Spark package (Scala 2.11 or 2.12 only):
<dependency>
<groupId>ai.whylabs</groupId>
<artifactId>whylogs-spark_2.11</artifactId>
<version>0.1.0</version>
</dependency>
For the full Scala API signature, see the Scala API Documentation.
Examples Repo
For examples in different languages, please checkout our whylogs-examples repository.
Simple tracking
The following code is a simple tracking example that does not output data to disk:
import com.whylogs.core.DatasetProfile;
import java.time.Instant;
import java.util.HashMap;
import com.google.common.collect.ImmutableMap;
public class Demo {
public void demo() {
final Map<String, String> tags = ImmutableMap.of("tag", "tagValue");
final DatasetProfile profile = new DatasetProfile("test-session", Instant.now(), tags);
profile.track("my_feature", 1);
profile.track("my_feature", "stringValue");
profile.track("my_feature", 1.0);
final HashMap<String, Object> dataMap = new HashMap<>();
dataMap.put("feature_1", 1);
dataMap.put("feature_2", "text");
dataMap.put("double_type_feature", 3.0);
profile.track(dataMap);
}
}
Serialization and deserialization
WhyLogs uses Protobuf as the backing storage format. To write the data to disk, use the standard Protobuf serialization API as follows.
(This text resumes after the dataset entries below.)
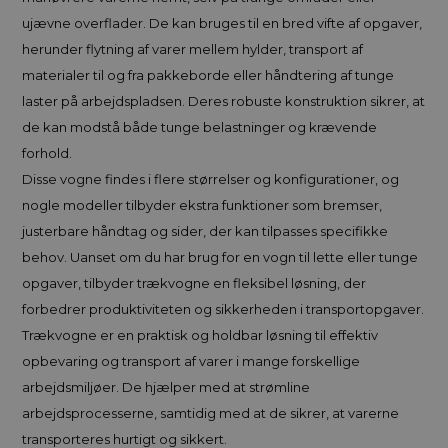
ujævne overflader. De kan bruges til en bred vifte af opgaver,
herunder flytning af varer mellem hylder, transport af
materialer til og fra pakkeborde eller håndtering af tunge
laster på arbejdspladsen. Deres robuste konstruktion sikrer, at
de kan modstå både tunge belastninger og krævende
forhold.
Disse vogne findes i flere størrelser og konfigurationer, og
nogle modeller tilbyder ekstra funktioner som bremser,
justerbare håndtag og sider, der kan tilpasses specifikke
behov. Uanset om du har brug for en vogn til lette eller tunge
opgaver, tilbyder trækvogne en fleksibel løsning, der
forbedrer produktiviteten og sikkerheden i transportopgaver.
Trækvogne er en praktisk og holdbar løsning til effektiv
opbevaring og transport af varer i mange forskellige
arbejdsmiljøer. De hjælper med at strømline
arbejdsprocesserne, samtidig med at de sikrer, at varerne
transporteres hurtigt og sikkert.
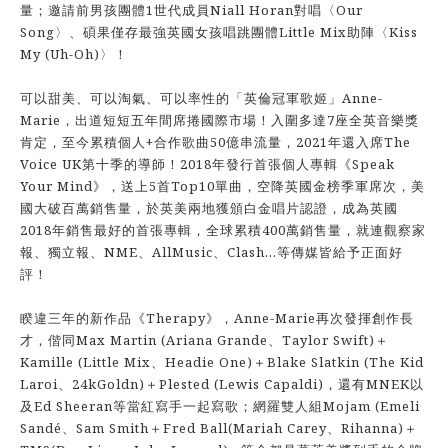
量；邀請前男孩團體1世代成員Niall Horan對唱〈Our
Song〉、碩果僅存最強英國女孩唱跳團體Little Mix助陣〈Kiss
My (Uh-Oh)〉！
可以甜美、可以淘氣、可以率性的「英倫冠軍歌姬」Anne-
Marie，出道短短五年間席捲國際市場！入圍多達7座全英音樂獎
肯定，至今累積個人+合作歌曲50億串流量，2021年還入席The
Voice UK第十季的導師！2018年發行首張個人專輯《Speak
Your Mind》，送上5首Top10單曲，空降英國金榜季軍席次，美
國大破百萬銷售量，於英美兩地獲頒白金唱片認證，成為英國
2018年銷售最好的首張專輯，全球累積400萬銷售量，就連觀察家
報、獨立報、NME、AllMusic、Clash...等傳媒皆給予正面好
評！
睽違三年的新作品《Therapy》，Anne-Marie再次發揮創作長
才，偕同Max Martin (Ariana Grande、Taylor Swift)＋
Kamille (Little Mix、Headie One)＋Blake Slatkin (The Kid
Laroi、24kGoldn)＋Plested (Lewis Capaldi)，還有MNEK以
及Ed Sheeran等當紅寫手一起寫歌；網羅雙人組Mojam (Emeli
Sandé、Sam Smith＋Fred Ball(Mariah Carey、Rihanna)＋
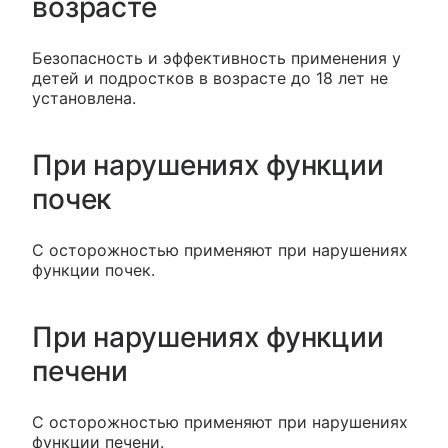
возрасте
Безопасность и эффективность применения у
детей и подростков в возрасте до 18 лет не
установлена.
При нарушениях функции
почек
С осторожностью применяют при нарушениях
функции почек.
При нарушениях функции
печени
С осторожностью применяют при нарушениях
функции печени.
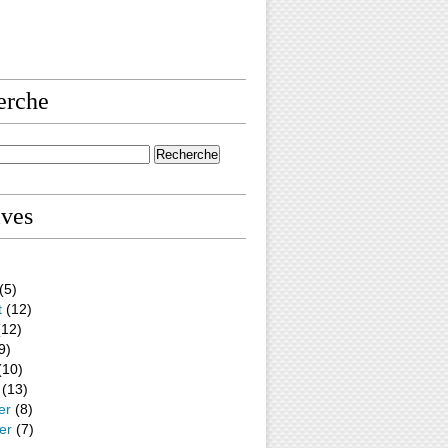
erche
ives
(5)
t
(12)
12)
9)
(10)
(13)
er
(8)
er
(7)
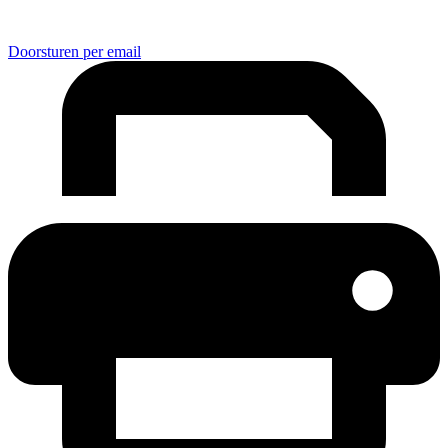
Doorsturen per email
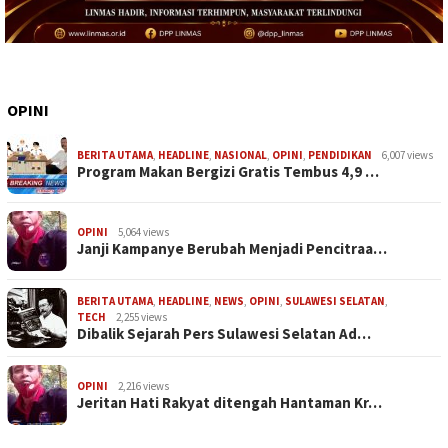
OPINI
BERITA UTAMA
,
HEADLINE
,
NASIONAL
,
OPINI
,
PENDIDIKAN
6,007 views
Program Makan Bergizi Gratis Tembus 4,9 …
OPINI
5,064 views
Janji Kampanye Berubah Menjadi Pencitraa…
BERITA UTAMA
,
HEADLINE
,
NEWS
,
OPINI
,
SULAWESI SELATAN
,
TECH
2,255 views
Dibalik Sejarah Pers Sulawesi Selatan Ad…
OPINI
2,216 views
Jeritan Hati Rakyat ditengah Hantaman Kr…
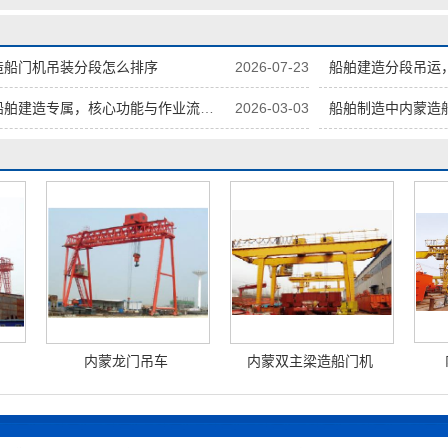
造船门机吊装分段怎么排序
2026-07-23
船舶建造分段吊运
舶建造专属，核心功能与作业流程详解
2026-03-03
船舶制造中内蒙造
内蒙龙门吊车
内蒙双主梁造船门机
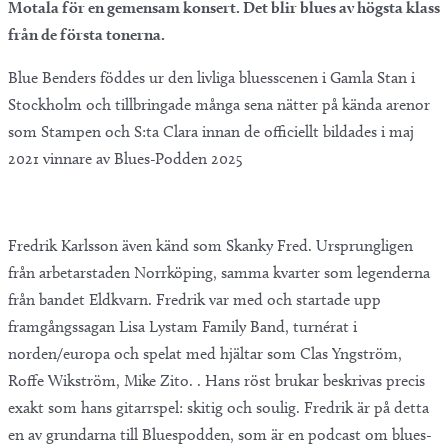
Motala för en gemensam konsert. Det blir blues av högsta klass
från de första tonerna.
Blue Benders föddes ur den livliga bluesscenen i Gamla Stan i
Stockholm och tillbringade många sena nätter på kända arenor
som Stampen och S:ta Clara innan de officiellt bildades i maj
2021 vinnare av Blues-Podden 2025
Fredrik Karlsson även känd som Skanky Fred. Ursprungligen
från arbetarstaden Norrköping, samma kvarter som legenderna
från bandet Eldkvarn. Fredrik var med och startade upp
framgångssagan Lisa Lystam Family Band, turnérat i
norden/europa och spelat med hjältar som Clas Yngström,
Roffe Wikström, Mike Zito. . Hans röst brukar beskrivas precis
exakt som hans gitarrspel: skitig och soulig. Fredrik är på detta
en av grundarna till Bluespodden, som är en podcast om blues-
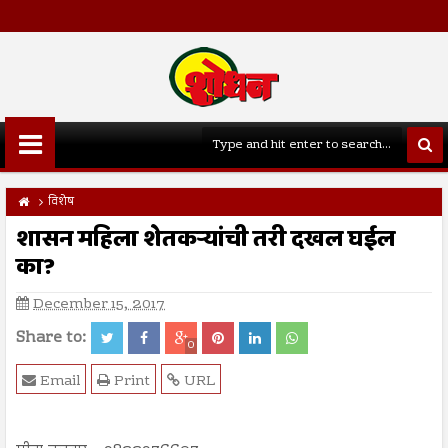
विशेष
शासन महिला शेतकर्‍यांची तरी दखल घईल
का?
December 15, 2017
Share to:
0
Email
Print
URL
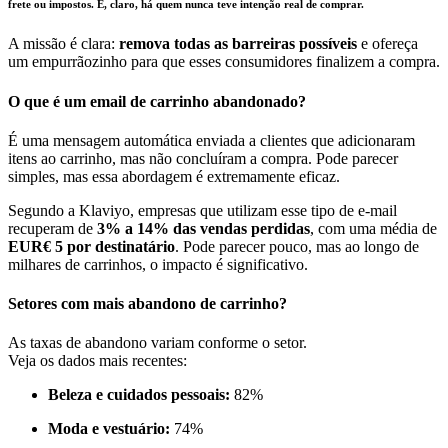
frete ou impostos. E, claro, há quem nunca teve intenção real de comprar.
A missão é clara:
remova todas as barreiras possíveis
e ofereça
um empurrãozinho para que esses consumidores finalizem a compra.
O que é um email de carrinho abandonado?
É uma mensagem automática enviada a clientes que adicionaram
itens ao carrinho, mas não concluíram a compra. Pode parecer
simples, mas essa abordagem é extremamente eficaz.
Segundo a Klaviyo, empresas que utilizam esse tipo de e-mail
recuperam de
3% a 14% das vendas perdidas
, com uma média de
EUR€ 5 por destinatário
. Pode parecer pouco, mas ao longo de
milhares de carrinhos, o impacto é significativo.
Setores com mais abandono de carrinho?
As taxas de abandono variam conforme o setor.
Veja os dados mais recentes:
Beleza e cuidados pessoais:
82%
Moda e vestuário:
74%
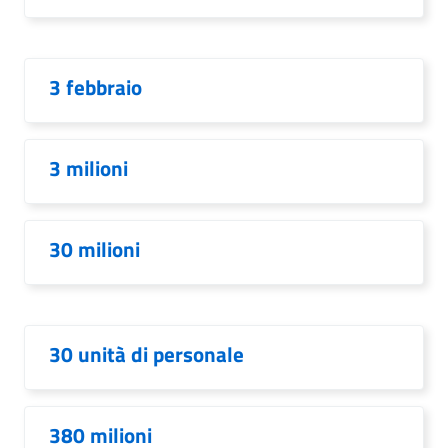
3 febbraio
3 milioni
30 milioni
30 unità di personale
380 milioni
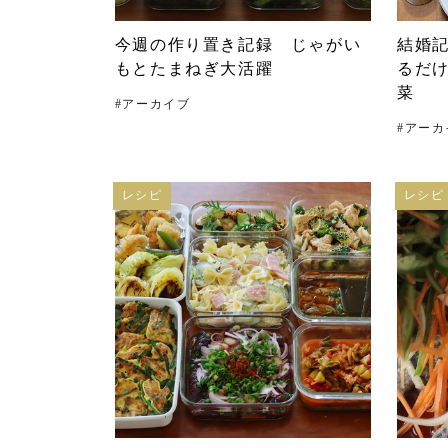
今週の作り置き記録 じゃがい
結婚
もとたまねぎ大活躍
るだ
菜
#
アーカイブ
#
アーカ
レシピ
レシピ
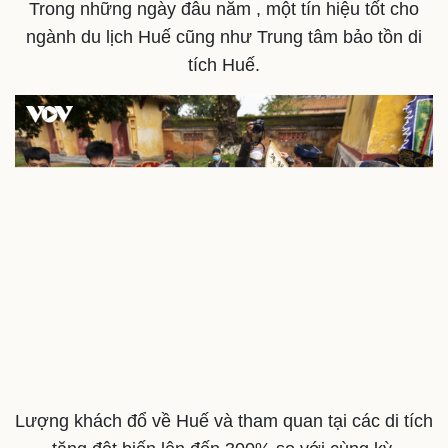
Trong những ngày đâu năm , một tín hiệu tốt cho
ngành du lịch Huế cũng như Trung tâm bảo tồn di
tích Huế.
Sức khỏe
Đời sống
Dinh dưỡng - món ngon
Nhà đẹp
Lượng khách đổ về Huế và tham quan tại các di tích
Cây thuốc
Blog
Sản phụ khoa
Tình yêu - Gia đình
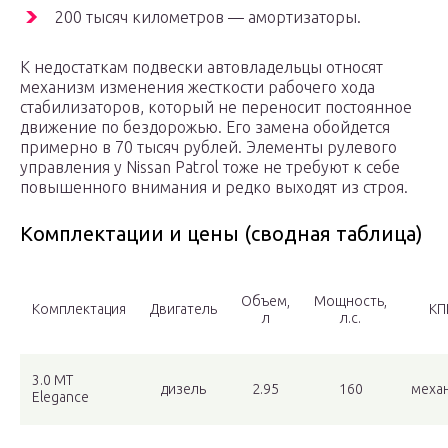
200 тысяч километров — амортизаторы.
К недостаткам подвески автовладельцы относят
механизм изменения жесткости рабочего хода
стабилизаторов, который не переносит постоянное
движение по бездорожью. Его замена обойдется
примерно в 70 тысяч рублей. Элементы рулевого
управления у Nissan Patrol тоже не требуют к себе
повышенного внимания и редко выходят из строя.
Комплектации и цены (сводная таблица)
Объем,
Мощность,
Комплектация
Двигатель
КП
л
л.с.
3.0 MT
дизель
2.95
160
меха
Elegance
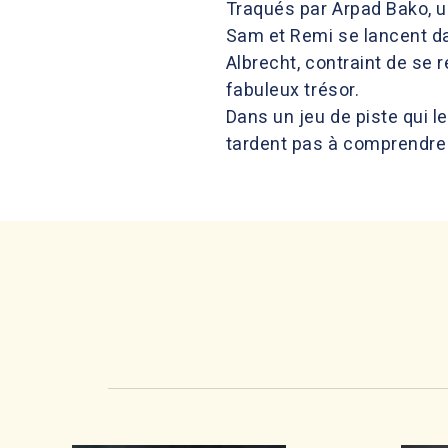
Traqués par Arpad Bako, un
Sam et Remi se lancent da
Albrecht, contraint de se r
fabuleux trésor.
Dans un jeu de piste qui le
tardent pas à comprendre q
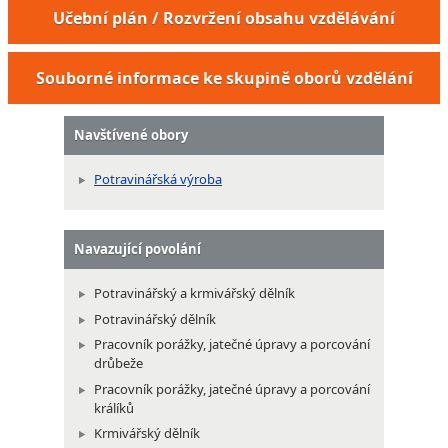
Učební plán / Rozvržení obsahu vzdělávání
Souborné informace ke skupině oborů vzdělání
Navštívené obory
Potravinářská výroba
Navazující povolání
Potravinářský a krmivářský dělník
Potravinářský dělník
Pracovník porážky, jatečné úpravy a porcování
drůbeže
Pracovník porážky, jatečné úpravy a porcování
králíků
Krmivářský dělník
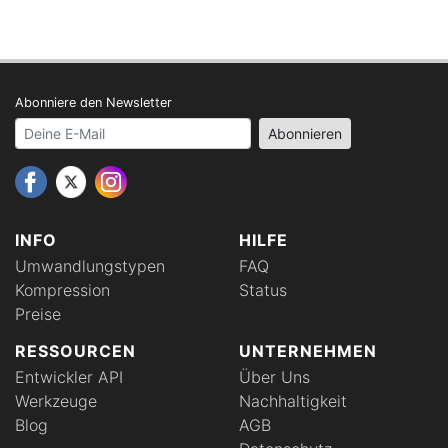
Abonniere den Newsletter
Your email address
Abonnieren
INFO
HILFE
Umwandlungstypen
FAQ
Kompression
Status
Preise
RESSOURCEN
UNTERNEHMEN
Entwickler API
Über Uns
Werkzeuge
Nachhaltigkeit
Blog
AGB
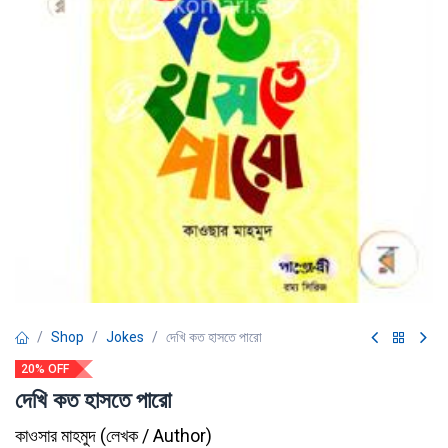
Shop
Jokes
দেখি কত হাসতে পারো
20% OFF
দেখি কত হাসতে পারো
কাওসার মাহমুদ
(
লেখক / Author
)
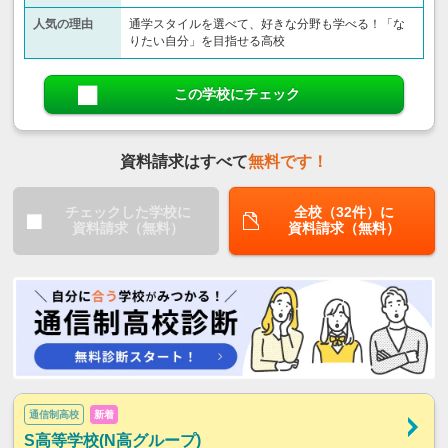
人気の理由
通学スタイルを選べて、好きな分野も学べる！「な
りたい自分」を目指せる高校
この学校にチェック
資料請求はすべて
無料です！
チェックした学校に
全校（32件）に
資料請求（無料）
資料請求（無料）
通信制高校
新着
S高等学校(N高グループ)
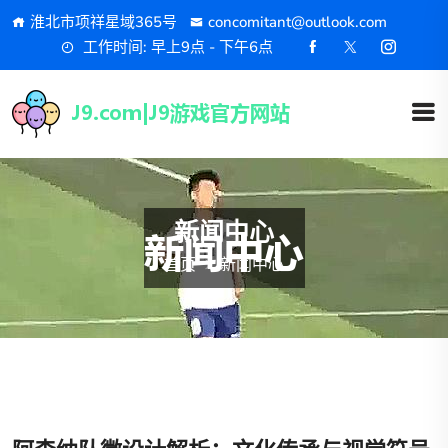
淮北市项祥星域365号
concomitant@outlook.com
工作时间: 早上9点 - 下午6点
新闻中心
首页
新闻中心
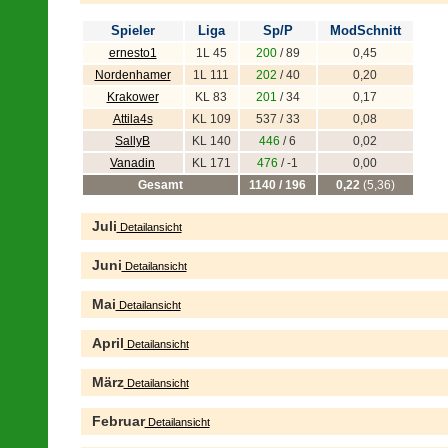
Spieler
Liga
Sp/P
ModSchnitt
ernesto1
1L 45
200
/ 89
0,45
Nordenhamer
1L 111
202
/ 40
0,20
Krakower
KL 83
201
/ 34
0,17
Attila4s
KL 109
537 / 33
0,08
SallyB
KL 140
446
/ 6
0,02
Vanadin
KL 171
476
/ -1
0,00
Gesamt
1140 / 196
0,22
(5,36)
Juli
Detailansicht
Juni
Detailansicht
Mai
Detailansicht
April
Detailansicht
März
Detailansicht
Februar
Detailansicht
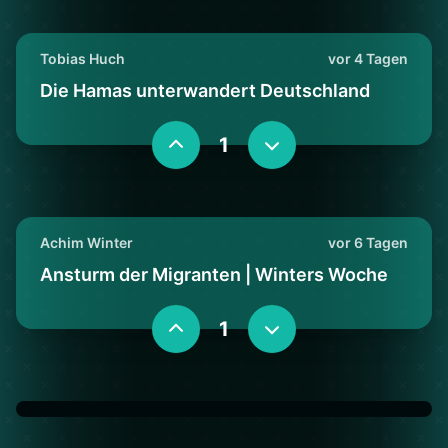
Tobias Huch
vor 4 Tagen
Die Hamas unterwandert Deutschland
1
Achim Winter
vor 6 Tagen
Ansturm der Migranten | Winters Woche
1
import com.whylogs.core.DatasetProfile;
import java.io.InputStream;import java.nio.file.Files;
import java.io.OutputStream;
import java.nio.file.Paths;
import com.whylogs.core.message.DatasetProfileMessage;
class SerializationDemo {
public void demo(DatasetProfile profile) {
try (final OutputStream fos = Files.newOutputStream(Paths.get("profile.bin"))) {
profile.toProtobuf().build().writeDelimitedTo(fos);
}
try (final InputStream is = new FileInputStream("profile.bin")) {
final DatasetProfileMessage msg = DatasetProfileMessage.parseDelimitedFrom(is);
final DatasetProfile profile = DatasetProfile.fromProtobuf(msg);
// continue tracking
profile.track("feature_1", 1);
}
}
}
Merging dataset profiles
In enterprise systems, data is often partitioned across multiple machines for distributed processing. Online systems may also process data on multiple machines, requiring engineers to run ad-hoc analysis using an ETL-based system to build complex metrics, such as counting unique visitors to a website.
WhyLogs resolves this by allowing users to merge sketches from different machines. To merge two WhyLogs DatasetProfile
files, those files must:
- Have the same name
- Have the same session ID
- Have the same data timestamp
- Have the same tags The following is an example of the code for merging files that meet these requirements.
import com.whylogs.core.DatasetProfile;
import java.io.InputStream;import java.nio.file.Files;
import java.io.OutputStream;
import java.nio.file.Paths;
import com.whylogs.core.message.DatasetProfileMessage;
class SerializationDemo {
public void demo(DatasetProfile profile) {
try (final InputStream is1 = new FileInputStream("profile1.bin");
final InputStream is2 = new FileInputStream("profile2.bin")) {
final DatasetProfileMessage msg = DatasetProfileMessage.parseDelimitedFrom(is);
final DatasetProfile profile1 = DatasetProfile.fromProtobuf(DatasetProfileMessage.parseDelimitedFrom(is1));
final DatasetProfile profile2 = DatasetProfile.fromProtobuf(DatasetProfileMessage.parseDelimitedFrom(is2));
// merge
profile1.merge(profile2);
}
}
}
Apache Spark integration
Our integration is compatible with Apache Spark 2.x (3.0 support is to come). This example shows how we use WhyLogs to profile a dataset based on time and categorical information. The data is from the public dataset for Fire Department Calls & Incident.
import org.apache.spark.sql.functions._
// implicit import for WhyLogs to enable newProfilingSession API
import com.whylogs.spark.WhyLogs._
// load the data
val raw_df = spark.read.option("header", "true").csv("/databricks-datasets/timeseries/Fires/Fire_Department_Calls_for_Service.csv")
val df = raw_df.withColumn("call_date", to_timestamp(col("Call Date"), "MM/dd/YYYY"))
val profiles = df.newProfilingSession("profilingSession") // start a new WhyLogs profiling job
.withTimeColumn("call_date") // split dataset by call_date
.groupBy("City", "Priority") // tag and group the data with categorical information
.aggProfiles() // runs the aggregation. returns a dataframe of <timestamp, datasetProfile> entries
For further analysis, dataframes can be stored in a Parquet file, or collected to the driver if the number of entries is small enough.
Building and Testing
- To build, run ./gradlew build
- To test, run ./gradlew test